40 Years of Preventing Fungal Infections in Hematological Malignancies - Lessons Learned from Clinical Trials with 20,753 Patients

Background

Invasive fungal infections (IFI) represent a severe cause of morbidity and mortality in patients (pts) with neutropenia such as those with acute leukemia (AL) and myelodysplastic syndrome (MDS) receiving intensive chemotherapy (CTx) with a high IFI-related mortality of up to 50%. Antifungal prophylaxis (AFP) reduces occurrence of IFI and mortality and has been studied with azoles, polyenes and echinocandins within the last 40 years, without new drugs approved for AFP for more than 15 years.

Material and Methods

A literature search was done for AFP in AL/MDS in medical databases (PubMed, Medline, EMBASE, Cochrane Library). To provide a best-practice overview for clinicians, a meta-analysis of prospective and/or randomized trials (RT) for AFP as well as studies in pts receiving AFP during novel treatments for AL/MDS was performed.

Results

A total of 20,753 AFP pts episodes (eps) were included since 1984 from 95 studies during CTx and 17,482 pts received AFP within a clinical trial for AFP from 1992 to 2022. Out of these, 7,586 received fluconazole (FLU), 4,080 were included in trials with posaconazole (POS) or voriconazole (VOR), 1,717 received itraconazole (ITRA), 1,895 echinocandins and 1,594 amphotericin B (AmB)(AmB deoxycholate, liposomal AmB or inhalational AmB), respectively. In pts receiving novel targeted therapies (e.g. hypomethylating agents (HMA), FLT3-inhibitors, bcl2-inhibitor) AFP is usually recommended, while no prospective RTs with an endpoint of IFI or OM rates are available. 10 retrospective studies in pts with HMA monotherapy (n=1,185), 10 with HMA/venetoclax (n=956) and 4 with FLT3-inhibitors (n=273) were reviewed. Incidence rate of proven and probable IFI was up to 27% of pts in these trials. Six double-blind placebo-controlled RTs with 1,382 pts studied FLU in the 1990s. While there was a reduction of proven IFI rates in 5 out of 6 RT, improved mortality (OM) rate was observed in only one. 17 trials used POS or VOR. Superiority of POS versus FLU was demonstrated in 2 trials, with a reduction in OM in 1 trial, while there was no reduction of OM in VOR AFP trials. ITRA AFP with capsules or solution had no advantage in OM. Echinocandin AFP was compared with azoles in 5 RTs. Incidence varied from 1.7% to 20% (proven/probable IFI) and a reduction of IFI was shown in 1 RT, but no reduction of OM was observed. Inhalational AmB was studied in 2 large RTs with 653 pts with a reduction of proven IFI in 1 trial, but no reduction in OM. No prospective studies for AFP with isavuconazole and new antifungal agents like rezafungin or olorofim are available.

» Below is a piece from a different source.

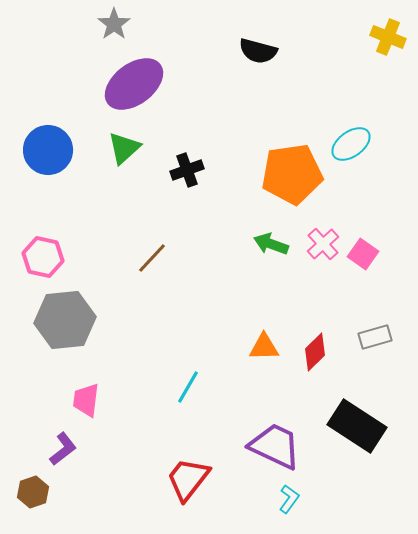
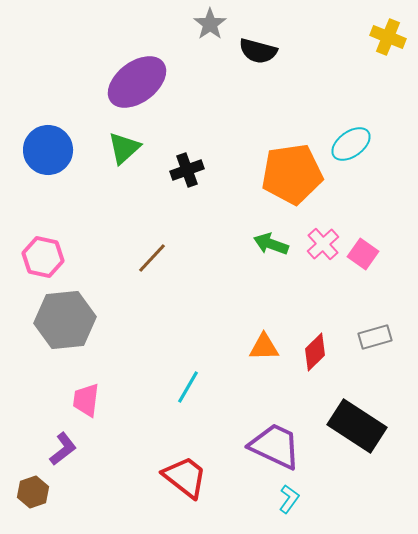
gray star: moved 96 px right
purple ellipse: moved 3 px right, 2 px up
red trapezoid: moved 3 px left, 2 px up; rotated 90 degrees clockwise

In pts receiving HMA as monotherapy, incidence of IFI ranged between 1.6 and 10.3% while AFP was usually not given. In those receiving venetoclax/HMA, AFP practices were heterogeneous and IFI incidence ranged from 5% to 16.1% (overall probable/proven IFI: n=102 (10.6%), possible IFI not reported in all studies). In pts treated with midostaurin, 2 studies (n= 218 pts) reported 29 probable/proven IFI (13.3%). In pts treated with gilteritinib, 2 studies reported 55 pts with an IFI rate of 27.2% (including possible IFI).

Conclusion

AFP remains a challenge after 40 years due to changing patient populations, higher pts age, other immunomodulating Tx, changing fungal epidemiology and emerging azole resistance. Despite numerous trials for prevention of IFI, only posaconazole and fluconazole proved reduction in OM rates. There is a need for prospective clinical trials addressing risk-adjusted prophylaxis in AL and MDS in particular due to high observed IFI rates during treatment with novel targeted therapies.